Конан и демон пучины
Шрифт:
— Ты что, рук отрубленных никогда не видел? По возрасту-то, небось, не мальчишка, что, войны на тебя не хватило? — И, сообразив, что тот его до сих пор не слышит, спешился, подошел к слуге и, тряхнув его за плечо, повернул к себе. На лице у парня был написан такой детский ужас, что король не стал повторять свой вопрос, а только подтолкнул его к коню, решив в следующий раз не уезжать так спешно, а найти кого-нибудь из верных слуг.
Лес оказался дальше, чем думал Конан. Места казались незнакомыми, что было странно для короля, знавшего свою страну вдоль и поперек. Мелкий кустарник, полный стрекота потревоженных насекомых, отвлек внимание киммерийца, а когда он снова поднял голову, лес, словно подкравшись, неожиданно накрыл их своей прохладной тенью. Но встретил не веселым пением птиц и жужжанием мошкары, а неестественной пугающей тишиной. Зоркий глаз бывалого охотника выхватывал из сочной буйной зелени следы
Все это было очень странно, голова была пустая, не хотелось думать ни о чем. Конан обратил внимание, что слуга, вытянувшись, как в столбняке, сидит на своем коне, не обращая внимания ни на хлещущие по лицу ветки, ни на неровный шаг коня по тропе.
— Эй! — При этом крике короля парень вздрогнул, но, видимо, пришел в себя, ухватившись за поводья и испуганно обернувшись. — Тебя как зовут-то?
— Зубник, господин, — громко и охотно ответил тот, словно радуясь звукам своего голоса. У него было широкое глуповатое лицо с большим подвижным ртом и торчащие вразные стороны непонятного цвета волосы.
— Что за дурацкое имя! — Конан раздраженно ударил коня по бокам.
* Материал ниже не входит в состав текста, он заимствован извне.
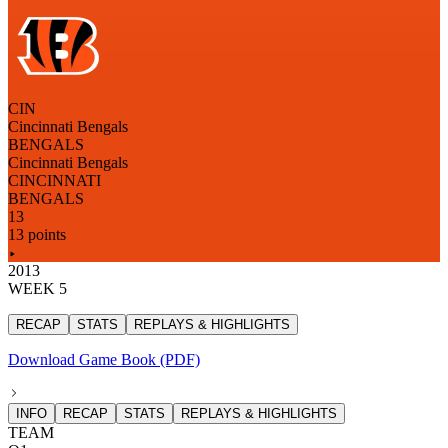
CIN
Cincinnati Bengals
BENGALS
Cincinnati Bengals
CINCINNATI
BENGALS
13
13 points
2013
WEEK 5
RECAP
STATS
REPLAYS & HIGHLIGHTS
Download Game Book (PDF)
INFO
RECAP
STATS
REPLAYS & HIGHLIGHTS
TEAM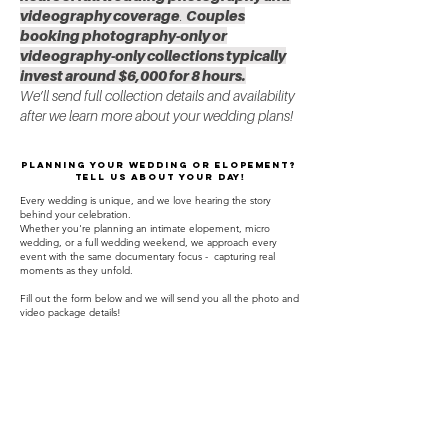
videography coverage
.
Couples
booking photography-only or
videography-only collections typically
invest around $6,000 for 8 hours.
We’ll send full collection details and availability
after we learn more about your wedding plans!
Planning your wedding or elopement?
Tell us about your day!
Every wedding is unique, and we love hearing the story
behind your celebration.
Whether you're planning an intimate elopement, micro
wedding, or a full wedding weekend, we approach every
event with the same documentary focus - capturing real
moments as they unfold.
Fill out the form below and we will send you all the photo and
video package details!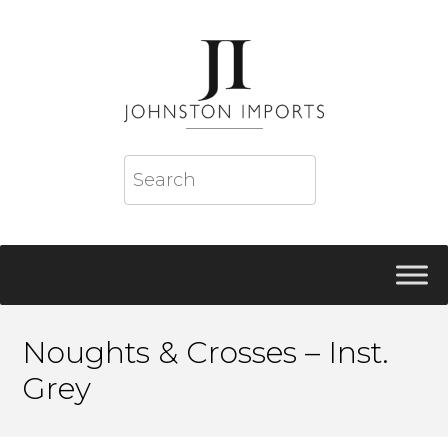
Noughts & Crosses – Inst.
Grey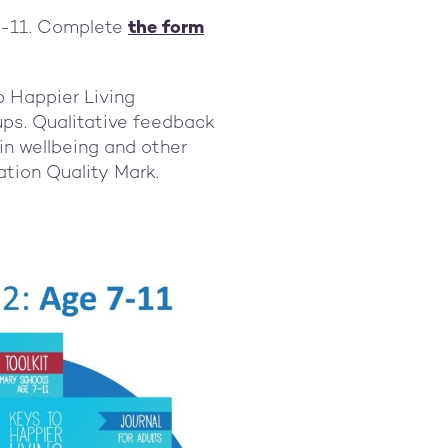
 7-11. Complete
the form
o Happier Living
ups. Qualitative feedback
in wellbeing and other
ation Quality Mark.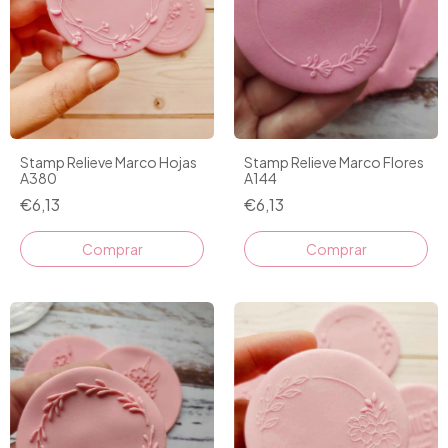
Stamp Relieve Marco Hojas
Stamp Relieve Marco Flores
A380
A144
€6,13
€6,13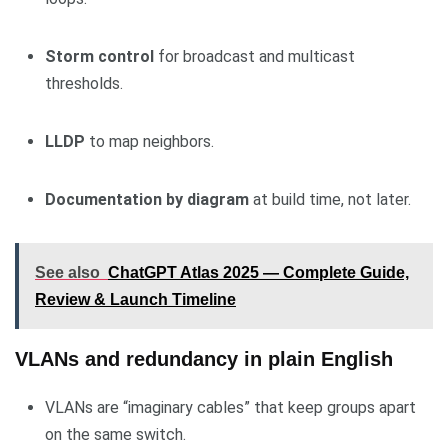
Storm control
for broadcast and multicast
thresholds.
LLDP
to map neighbors.
Documentation by diagram
at build time, not later.
See also
ChatGPT Atlas 2025 — Complete Guide,
Review & Launch Timeline
VLANs and redundancy in plain English
VLANs are “imaginary cables” that keep groups apart
on the same switch.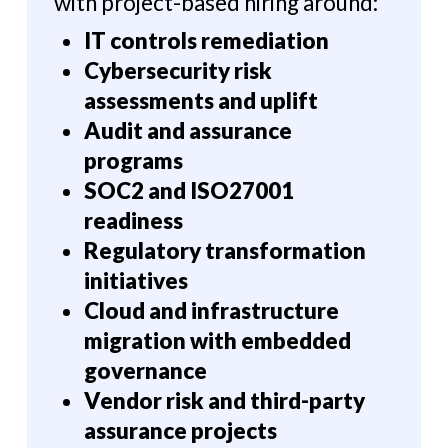
with project-based hiring around:
IT controls remediation
Cybersecurity risk
assessments and uplift
Audit and assurance
programs
SOC2 and ISO27001
readiness
Regulatory transformation
initiatives
Cloud and infrastructure
migration with embedded
governance
Vendor risk and third-party
assurance projects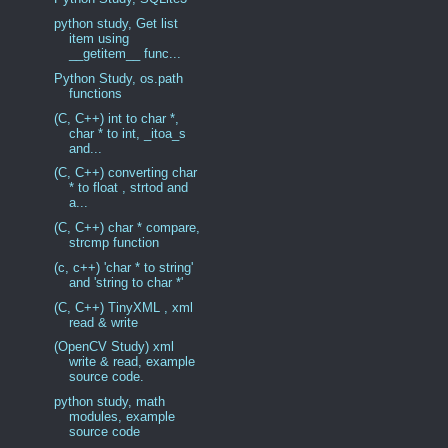
python study, Get list
item using
__getitem__ func...
Python Study, os.path
functions
(C, C++) int to char *,
char * to int, _itoa_s
and...
(C, C++) converting char
* to float , strtod and
a...
(C, C++) char * compare,
strcmp function
(c, c++) 'char * to string'
and 'string to char *'
(C, C++) TinyXML , xml
read & write
(OpenCV Study) xml
write & read, example
source code.
python study, math
modules, example
source code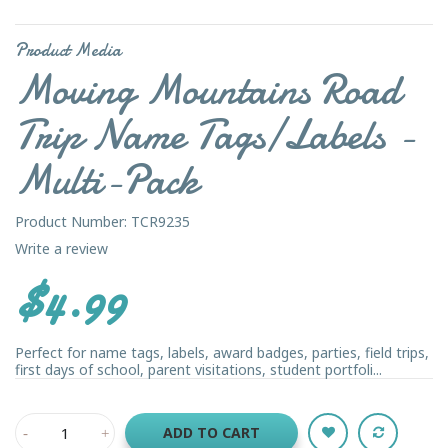
Product Media
Moving Mountains Road
Trip Name Tags/Labels -
Multi-Pack
Product Number: TCR9235
Write a review
$4.99
Perfect for name tags, labels, award badges, parties, field trips,
first days of school, parent visitations, student portfoli...
ADD TO CART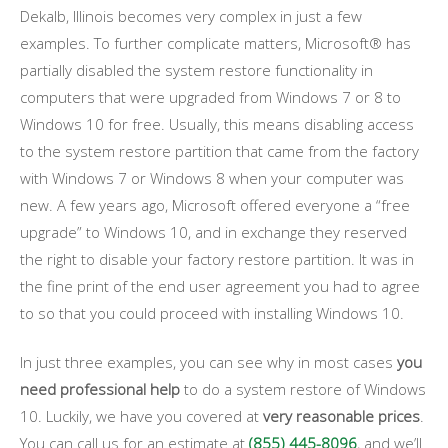
Dekalb, Illinois becomes very complex in just a few
examples. To further complicate matters, Microsoft® has
partially disabled the system restore functionality in
computers that were upgraded from Windows 7 or 8 to
Windows 10 for free. Usually, this means disabling access
to the system restore partition that came from the factory
with Windows 7 or Windows 8 when your computer was
new. A few years ago, Microsoft offered everyone a “free
upgrade” to Windows 10, and in exchange they reserved
the right to disable your factory restore partition. It was in
the fine print of the end user agreement you had to agree
to so that you could proceed with installing Windows 10.
In just three examples, you can see why in most cases
you
need professional help
to do a system restore of Windows
10. Luckily, we have you covered at
very reasonable prices
.
You can call us for an estimate at
(855) 445-8096
, and we’ll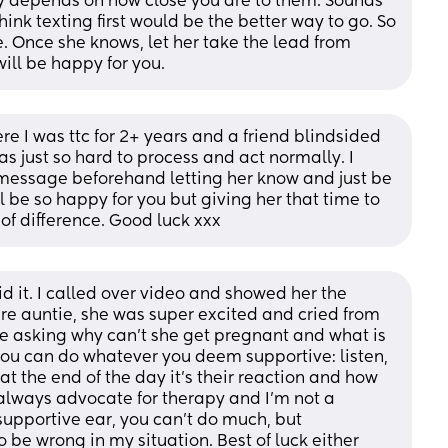
ly depends on how close you are to them. Sounds 
think texting first would be the better way to go. So 
e. Once she knows, let her take the lead from 
 will be happy for you.
re I was ttc for 2+ years and a friend blindsided 
 just so hard to process and act normally. I 
message beforehand letting her know and just be 
 be so happy for you but giving her that time to 
of difference. Good luck xxx
id it. I called over video and showed her the 
re auntie, she was super excited and cried from 
me asking why can’t she get pregnant and what is 
ou can do whatever you deem supportive: listen, 
at the end of the day it’s their reaction and how 
 I always advocate for therapy and I’m not a 
supportive ear, you can’t do much, but 
be wrong in my situation. Best of luck either 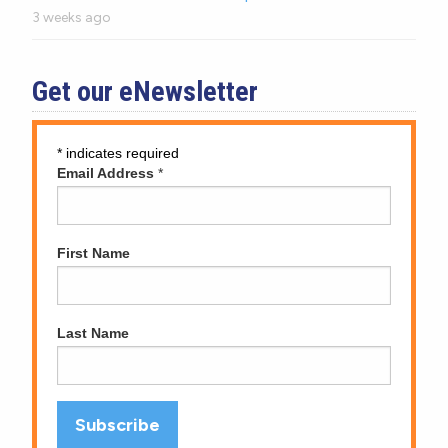
3 weeks ago
Get our eNewsletter
*
indicates required
Email Address
*
First Name
Last Name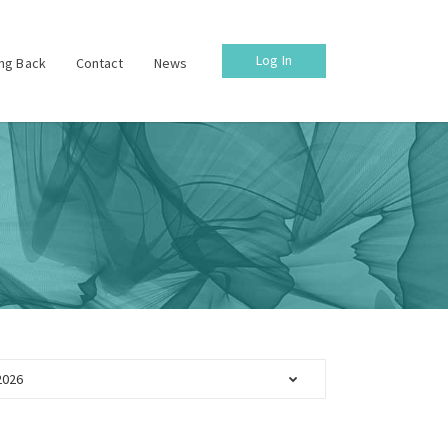
Log In
ing Back
Contact
News
2026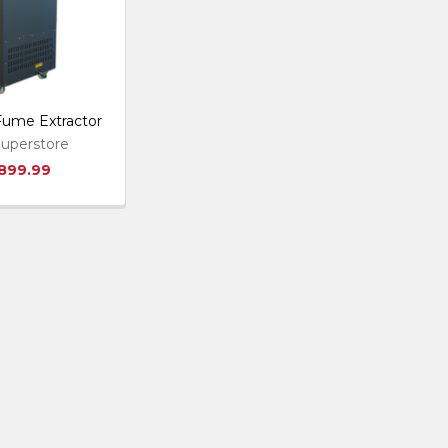
 Fume Extractor
uperstore
,899.99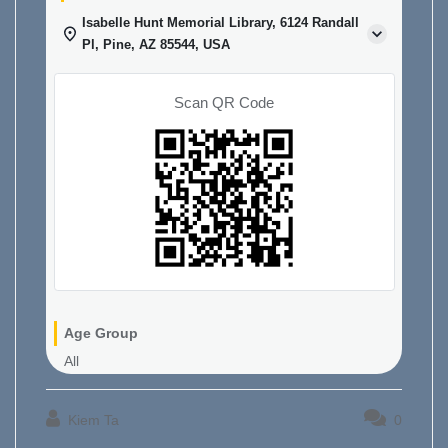
Isabelle Hunt Memorial Library, 6124 Randall
Pl, Pine, AZ 85544, USA
Scan QR Code
Age Group
All
Kiem Ta
0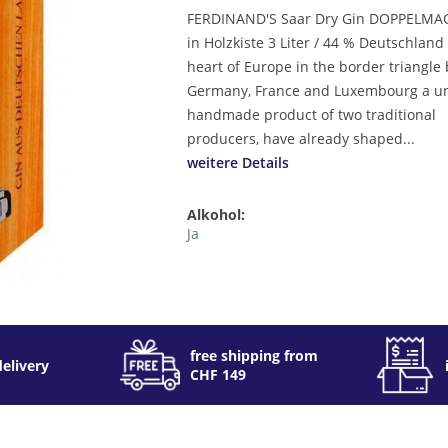
FERDINAND'S Saar Dry Gin DOPPELM
in Holzkiste 3 Liter / 44 % Deutschland
heart of Europe in the border triangl
Germany, France and Luxembourg a u
handmade product of two traditional
producers, have already shaped...
weitere Details
Alkohol:
Ja
free shipping from
delivery
CHF 149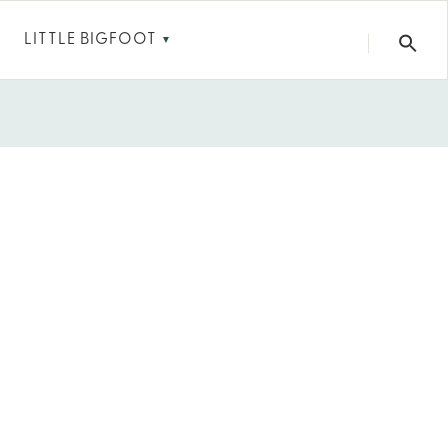
LITTLE BIGFOOT
▼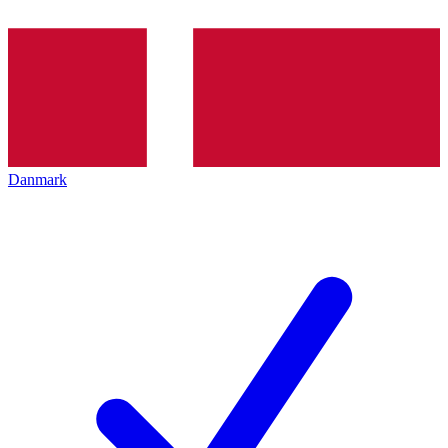
Danmark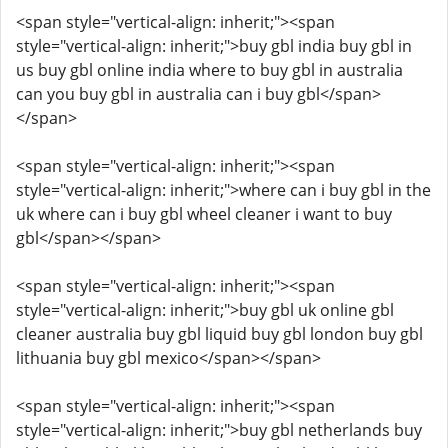
<span style="vertical-align: inherit;"><span
style="vertical-align: inherit;">buy gbl india buy gbl in
us buy gbl online india where to buy gbl in australia
can you buy gbl in australia can i buy gbl</span>
</span>
<span style="vertical-align: inherit;"><span
style="vertical-align: inherit;">where can i buy gbl in the
uk where can i buy gbl wheel cleaner i want to buy
gbl</span></span>
<span style="vertical-align: inherit;"><span
style="vertical-align: inherit;">buy gbl uk online gbl
cleaner australia buy gbl liquid buy gbl london buy gbl
lithuania buy gbl mexico</span></span>
<span style="vertical-align: inherit;"><span
style="vertical-align: inherit;">buy gbl netherlands buy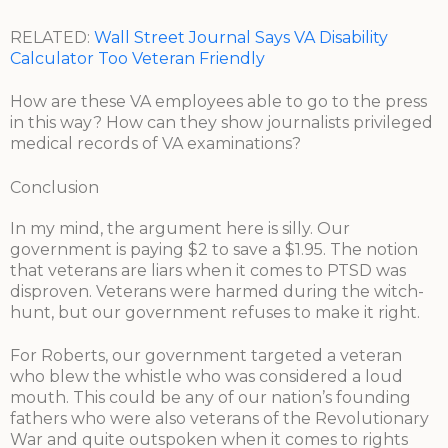
RELATED:
Wall Street Journal Says VA Disability
Calculator Too Veteran Friendly
How are these VA employees able to go to the press
in this way? How can they show journalists privileged
medical records of VA examinations?
Conclusion
In my mind, the argument here is silly. Our
government is paying $2 to save a $1.95. The notion
that veterans are liars when it comes to PTSD was
disproven. Veterans were harmed during the witch-
hunt, but our government refuses to make it right.
For Roberts, our government targeted a veteran
who blew the whistle who was considered a loud
mouth. This could be any of our nation’s founding
fathers who were also veterans of the Revolutionary
War and quite outspoken when it comes to rights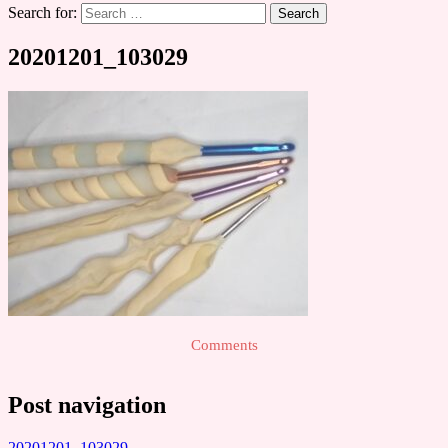
Search for:
20201201_103029
Comments
Post navigation
20201201_103029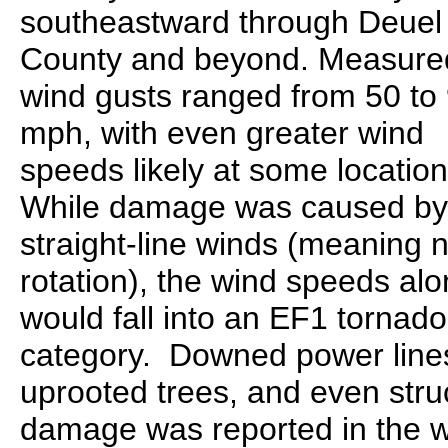
southeastward through Deuel
County and beyond. Measure
wind gusts ranged from 50 to
mph, with even greater wind
speeds likely at some location
While damage was caused by
straight-line winds (meaning 
rotation), the wind speeds al
would fall into an EF1 tornado
category. Downed power line
uprooted trees, and even stru
damage was reported in the 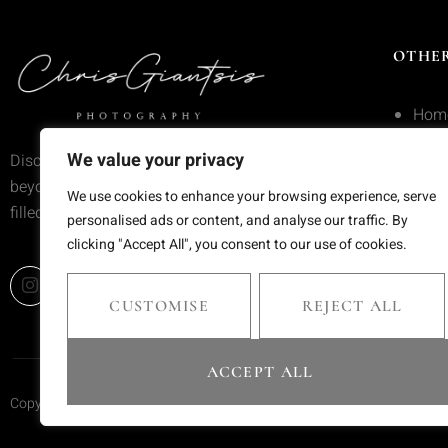
OTHER
Hom
Serv
We value your privacy
Discover wedding photography that goes
beyond trends—moments frozen in time,
Portf
We use cookies to enhance your browsing experience, serve
filled with emotion and meaning.
personalised ads or content, and analyse our traffic. By
Blog
clicking "Accept All", you consent to our use of cookies.
Cont
CUSTOMISE
REJECT ALL
ACCEPT ALL
Copyright © 2025 Chris Giantsis. All rights reserved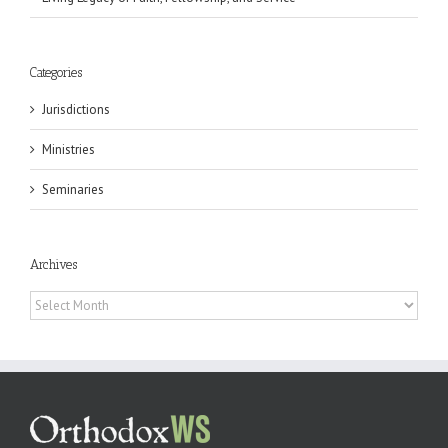
Categories
Jurisdictions
Ministries
Seminaries
Archives
Archives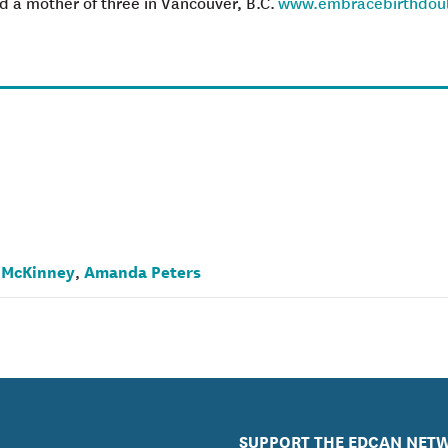
 a mother of three in Vancouver, B.C.
www.embracebirthdou
 McKinney
Amanda Peters
,
SUPPORT THE EDCAN NET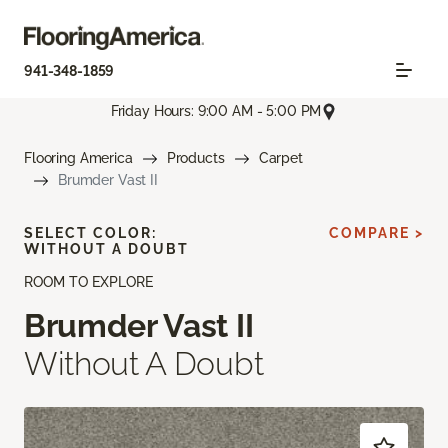
941-348-1859
Friday Hours: 9:00 AM - 5:00 PM
Flooring America
Products
Carpet
Brumder Vast II
SELECT COLOR:
COMPARE >
WITHOUT A DOUBT
ROOM TO EXPLORE
Brumder Vast II
Without A Doubt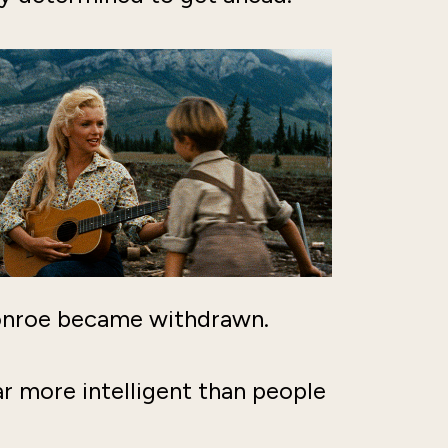
Monroe became withdrawn.
r more intelligent than people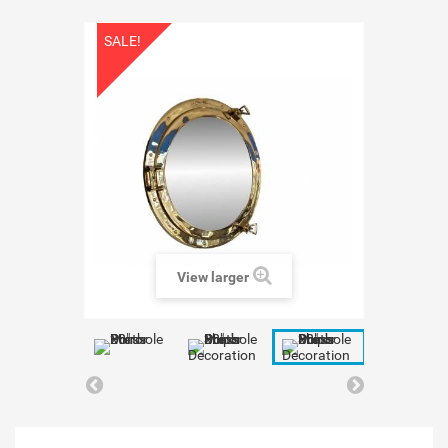
SALE!
View larger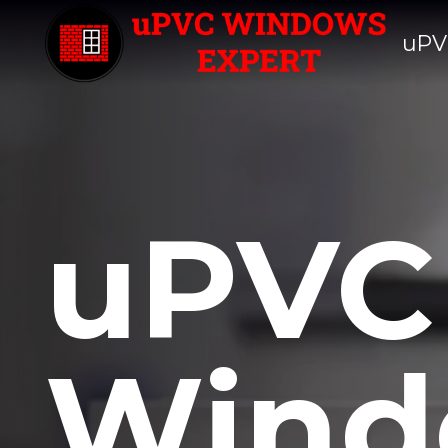
uPV
uPVC
Wind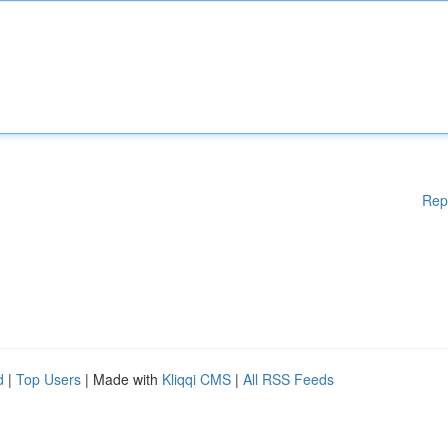
Rep
d
|
Top Users
| Made with
Kliqqi CMS
|
All RSS Feeds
— А у нас вся семья — Зубники, — начал слуга, поудобней устраиваясь в седле, и Конан понял, что оторопь с парня уже сошла и сейчас начнется возбужденная болтовня. Он не ошибся, но прерывать не стал, деревенский говорок нарушал неприятную тишину леса, ехать было веселей. — А деревня наша называется Лекаря, на Чудном Холме стоит. Старики его Эолуйоном зовут, а простому люду разве такое выговорить? Там давным-давно женщина одна жила, еще до королевства нашего, то есть, королей вообще, как есть, не было. — Зубник опасливо покосился на Конана. — Она чудеса всякие делала, со зверями дружбу водила, с нечистью всякой — и водяной, и подземной, ох, — теперь он, оглянувшись по сторонам, выпустил поводья и, крепко зажмурившись, растопырил пальцы левой руки, а правой сильно дернул себя вначале за одно, потом за другое ухо. Киммериец, с усмешкой наблюдал, как суеверный простолюдин отгоняет от себя злых духов. На своем веку он повидал уже столько чудес и сталкивался с такими нечеловеческими силами, что подобные ухищрения выглядели просто смешными.
— Да, трусоват ты, парень, ладно тебе, продолжай, кому ты нужен в этом заброшенном лесу?
— Ох, господин, не говорите, нужен — не нужен, а поопаситься надо. Да и лес-то, ваша правда, заброшенный, нехороший.
— Хватит трястись, рассказывай, — Конан чуть повысил голос.
— Я и говорю — волшебница жила. Людей не любила — жуть. Если кто придет к ней за советом, или с просьбой, а то и нечаянно забредет — все, считай, нет человека!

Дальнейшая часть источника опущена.